Kip’s Café brings 50 years of tradition to Hillcrest

By David Nelson
SDUN Restaurant Critic

Not many restaurants in this county are older than the new Kip’s Café on Fourth Avenue near University Avenue, and anyone who actually remembers when the original Kip’s opened in El Cajon may well have a trove of Elvis records stashed at the back of the garage.

A fixture since 1956, Kip’s is known for serving dual menus of Chinese and Japanese cuisine. The restaurant continued in El Cajon for more than 50 years before closing that location, enjoying a brief hiatus and then reopening in Hillcrest. Housed in a unique space – the long and narrow front room leads to a longer and narrower main dining room – Kip’s chose a location on one of the neighborhood’s more varied blocks. With Tapas Picasso next door, the Kous Kous Moroccan restaurant, Martinis on Fifth and Bread et Cie across the street, and a branch of Burger Lounge scheduled to open a few doors away at the intersection with University, Kip’s is somewhat like the centerpiece of an international buffet.

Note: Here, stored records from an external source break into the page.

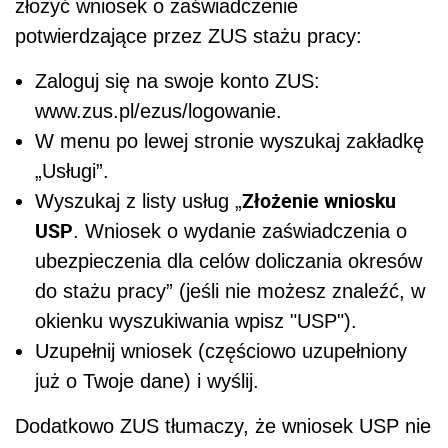
złożyć wniosek o zaświadczenie
potwierdzające przez ZUS stażu pracy:
Zaloguj się na swoje konto ZUS:
www.zus.pl/ezus/logowanie.
W menu po lewej stronie wyszukaj zakładkę
„Usługi”.
Złożenie wniosku
Wyszukaj z listy usług „
USP
. Wniosek o wydanie zaświadczenia o
ubezpieczenia dla celów doliczania okresów
do stażu pracy” (jeśli nie możesz znaleźć, w
okienku wyszukiwania wpisz "USP").
Uzupełnij wniosek (częściowo uzupełniony
już o Twoje dane) i wyślij.
Dodatkowo ZUS tłumaczy, że wniosek USP nie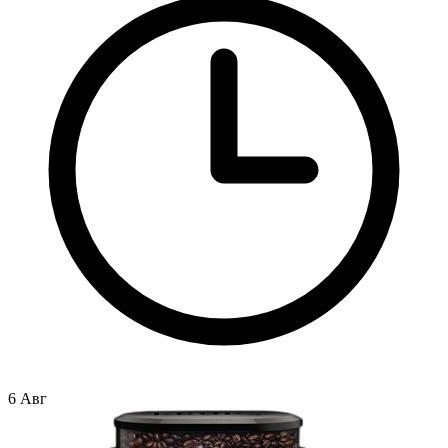
6 Авг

The proprietors did an exceptionally good job redecorating the premises, which now are bright, cheerful and comfortable. Booths line one wall of the main room and provide good views in all directions; ask for one of these should you visit the restaurant. Servers are pleasant and personable in the way San Diegans usually are, and guests can expect a warm welcome and smiling service.

Between the Chinese and Japanese segments of the menu, Kip’s offers more than 300 dishes, and first-timers may well get through the better portion of a beer or glass of wine while reading through the possibilities. Mixing dishes from the two cuisines of course is possible, but from the culinary point of view it frankly seems more harmonious to build a meal exclusively from one or the other. For this review, the coin toss went to the Chinese side of the list.

Kip’s origins in 1956 are reflected by categories listing the old-fashioned, Chinese-American specialties that were immensely popular then, like chow mein, chop suey and egg foo yung. These dishes maintain numerous fans at present, and at Kip’s they are well priced and abundantly served, a comment true of the menu in general. Ask for subgum chop suey ($7.95) and expect a heaped platter of stir-fried vegetables and meats, bound with a mildly flavored sauce and accompanied by steamed rice. Foo yung, basically an omelet in a distinctive type of brown gravy, is available in guises that range from plain and simple ($6.25) to eggs mixed with pork, ham, shrimp, chicken or beef ($7.50-$8.25).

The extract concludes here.